### WHAT IS NEEDED
For each line of the listing below that contains the string "мусора", copy the line.

### DATA

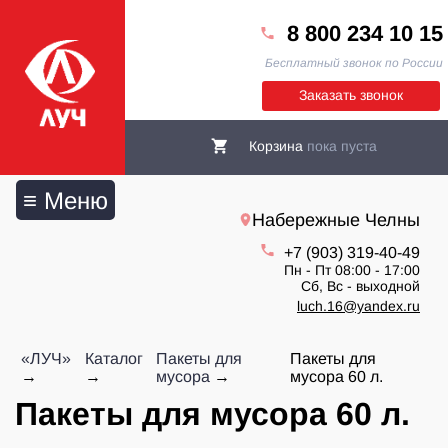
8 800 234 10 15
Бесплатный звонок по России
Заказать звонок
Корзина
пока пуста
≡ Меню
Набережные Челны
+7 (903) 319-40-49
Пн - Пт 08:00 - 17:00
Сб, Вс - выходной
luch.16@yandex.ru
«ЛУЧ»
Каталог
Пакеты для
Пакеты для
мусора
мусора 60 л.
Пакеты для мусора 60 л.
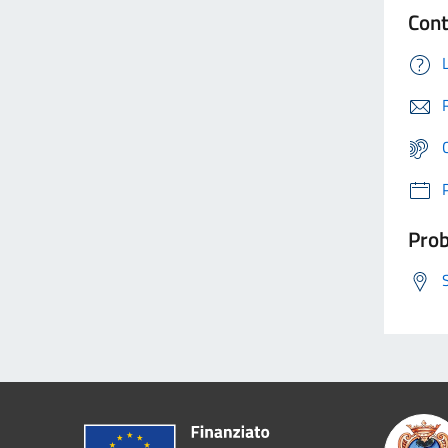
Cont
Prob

---

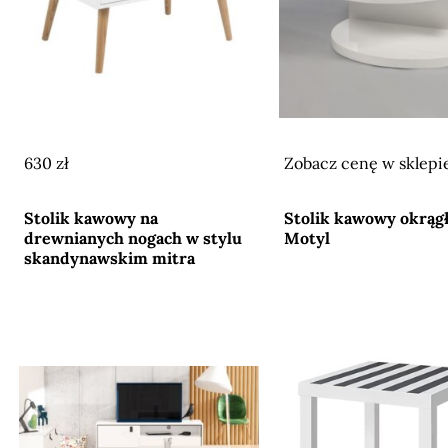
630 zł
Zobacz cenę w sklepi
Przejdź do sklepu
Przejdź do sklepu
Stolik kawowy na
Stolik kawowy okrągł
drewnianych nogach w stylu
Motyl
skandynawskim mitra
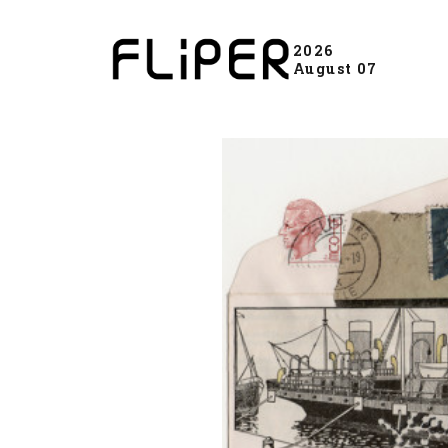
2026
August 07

### OUTPUT
мусора
мусора 60 л.
Пакеты для мусора 60 л.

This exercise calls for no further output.